### DATA FOR ANALYSIS
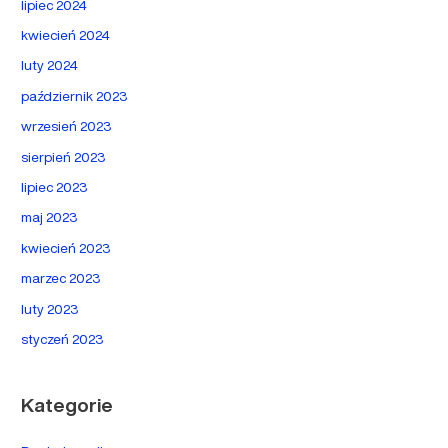
lipiec 2024
kwiecień 2024
luty 2024
październik 2023
wrzesień 2023
sierpień 2023
lipiec 2023
maj 2023
kwiecień 2023
marzec 2023
luty 2023
styczeń 2023
Kategorie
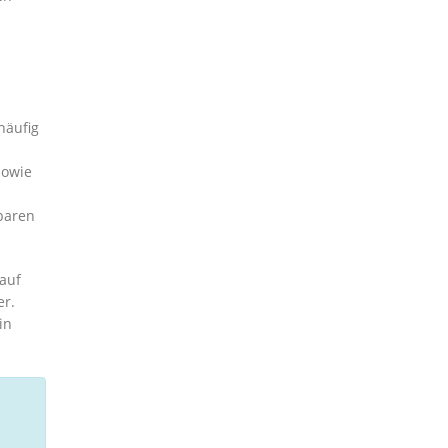
häufig
sowie
baren
 auf
er.
in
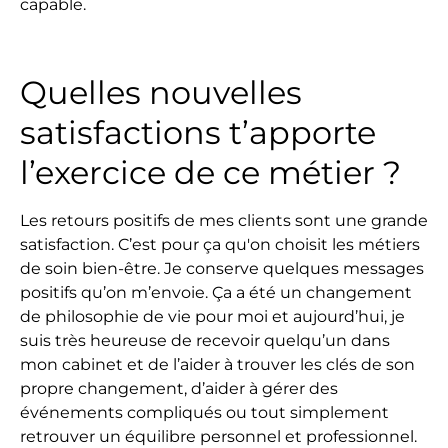
capable.
Quelles nouvelles
satisfactions t’apporte
l’exercice de ce métier ?
Les retours positifs de mes clients sont une grande
satisfaction. C’est pour ça qu'on choisit les métiers
de soin bien-être. Je conserve quelques messages
positifs qu’on m’envoie. Ça a été un changement
de philosophie de vie pour moi et aujourd’hui, je
suis très heureuse de recevoir quelqu’un dans
mon cabinet et de l’aider à trouver les clés de son
propre changement, d’aider à gérer des
événements compliqués ou tout simplement
retrouver un équilibre personnel et professionnel.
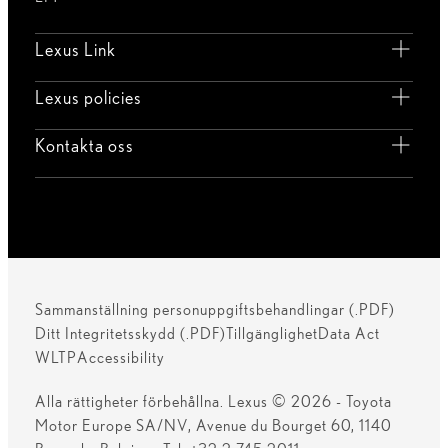
Lexus Link
Lexus policies
Kontakta oss
Sammanställning personuppgiftsbehandlingar (.PDF)
Ditt Integritetsskydd (.PDF)
Tillgänglighet
Data Act
WLTP
Accessibility
Alla rättigheter förbehållna. Lexus © 2026 - Toyota
Motor Europe SA/NV, Avenue du Bourget 60, 1140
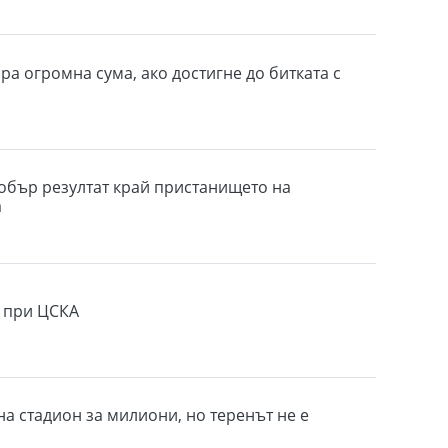
ра огромна сума, ако достигне до битката с
обър резултат край пристанището на
а
 при ЦСКА
на стадион за милиони, но теренът не е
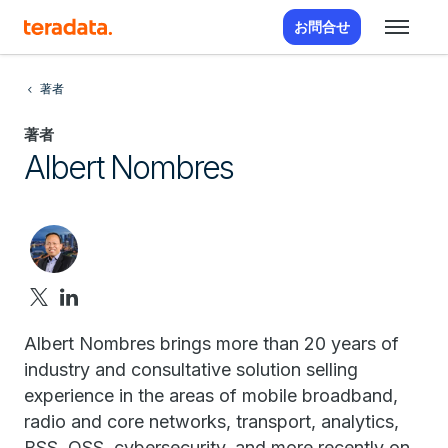
お問合せ
著者
著者
Albert Nombres
Albert Nombres brings more than 20 years of
industry and consultative solution selling
experience in the areas of mobile broadband,
radio and core networks, transport, analytics,
BSS, OSS, cybersecurity, and more recently on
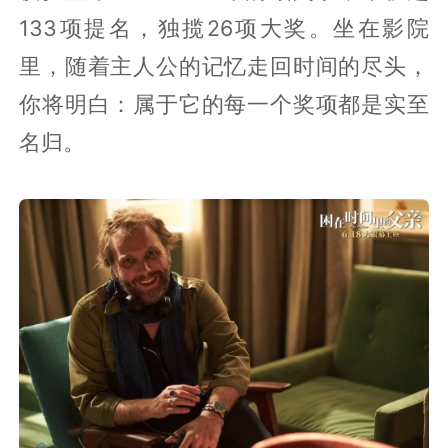
133项提名，独揽26项大奖。坐在影院
里，随着主人公的记忆走回时间的尽头，
你将明白：属于它的每一个奖项都是实至
名归。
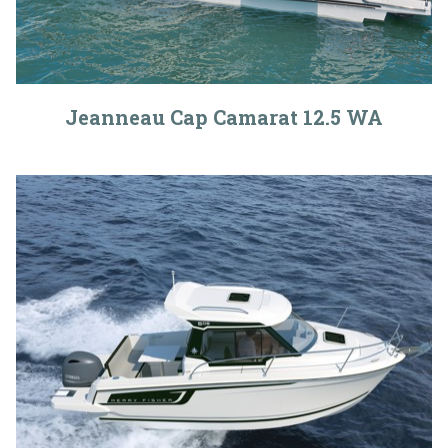
Jeanneau Cap Camarat 12.5 WA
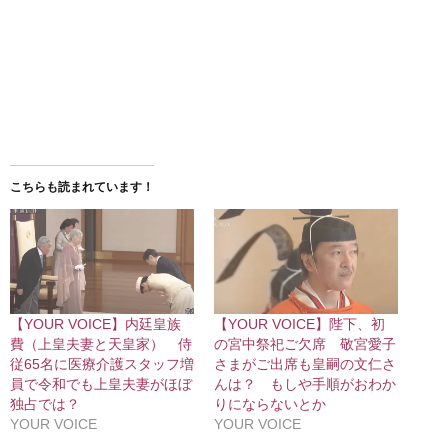
こちらも読まれています！
【YOUR VOICE】内廷皇族
【YOUR VOICE】陛下、初
費（上皇夫妻と天皇家） 侍
の宮中祭祀ご欠席 敬宮愛子
従65名に医療介護スタッフ増
さまがご出席も皇嗣の文仁さ
員で令和でも上皇夫妻がほぼ
んは？ もしや手順がおわか
独占では？
りにならないとか
YOUR VOICE
YOUR VOICE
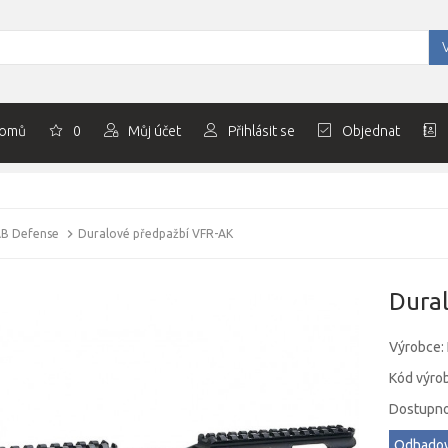
omů
0
Můj účet
Přihlásit se
Objednat
AB Defense
Duralové předpažbí VFR-AK
Dura
Výrobce:
Kód výro
Dostupno
Odhadov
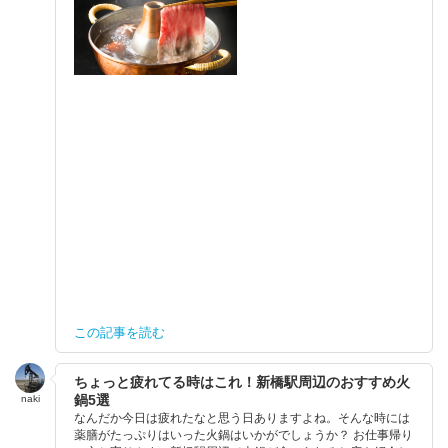
この記事を読む
ちょっと疲れてる時はこれ！新橋駅周辺のおすすめ火
鍋5選
naki
なんだか今日は疲れたなと思う日ありますよね。そんな時には
薬膳がたっぷりはいった火鍋はいかがでしょうか？ お仕事帰り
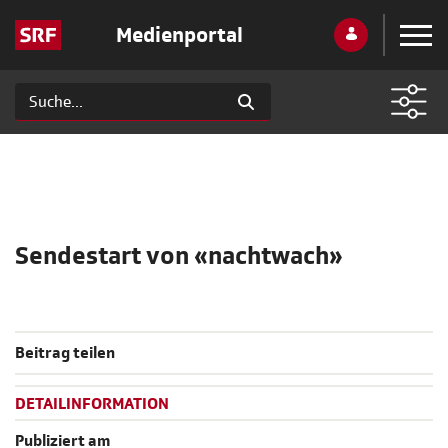
Medienportal
Sendestart von «nachtwach»
Beitrag teilen
DETAILINFORMATION
Publiziert am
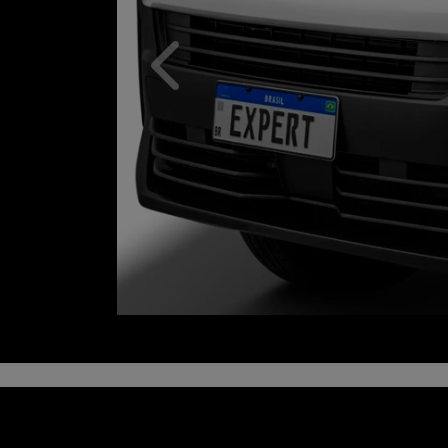
Anterior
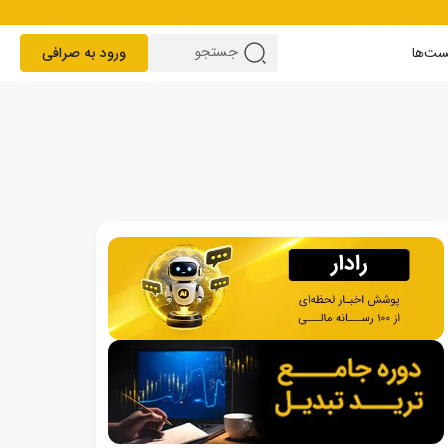
ست‌ها
ورود به صرافی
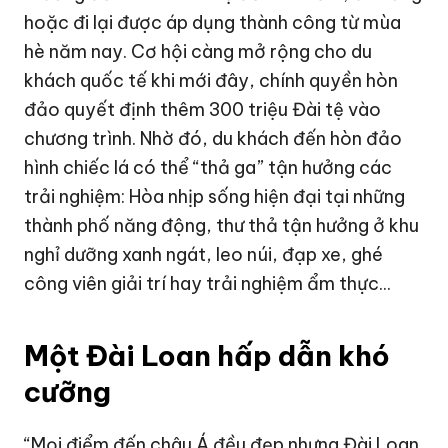
hoặc đi lại được áp dụng thành công từ mùa
hè năm nay. Cơ hội càng mở rộng cho du
khách quốc tế khi mới đây, chính quyền hòn
đảo quyết định thêm 300 triệu Đài tệ vào
chương trình. Nhờ đó, du khách đến hòn đảo
hình chiếc lá có thể “thả ga” tận hưởng các
trải nghiệm: Hòa nhịp sống hiện đại tại những
thành phố năng động, thư thả tận hưởng ở khu
nghỉ dưỡng xanh ngát, leo núi, đạp xe, ghé
công viên giải trí hay trải nghiệm ẩm thực...
Một Đài Loan hấp dẫn khó
cưỡng
“Mọi điểm đến châu Á đều đẹp nhưng Đài Loan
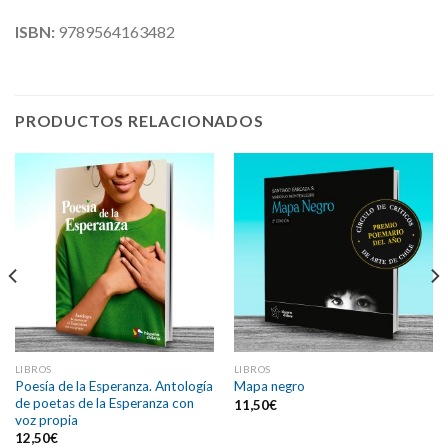
ISBN:
9789564163482
PRODUCTOS RELACIONADOS
LIBROS
LIBROS
Poesía de la Esperanza. Antología
Mapa negro
de poetas de la Esperanza con
11,50
€
voz propia
12,50
€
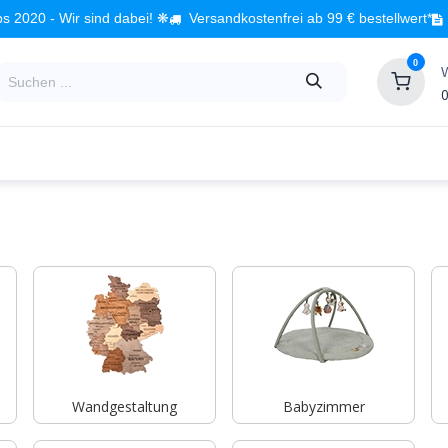
s 2020 - Wir sind dabei! ❋
Versandkostenfrei ab 99 € bestellwert*
0
0
Babyzimmer
Spielzeug
Kindermöbel
Fach
Wandgestaltung
Babyzimmer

### AIM OF THE EXERCISE
Within the listing above, the lines holding "pour" should be counted. Give only the number.

### EXPECTED ANSWER
2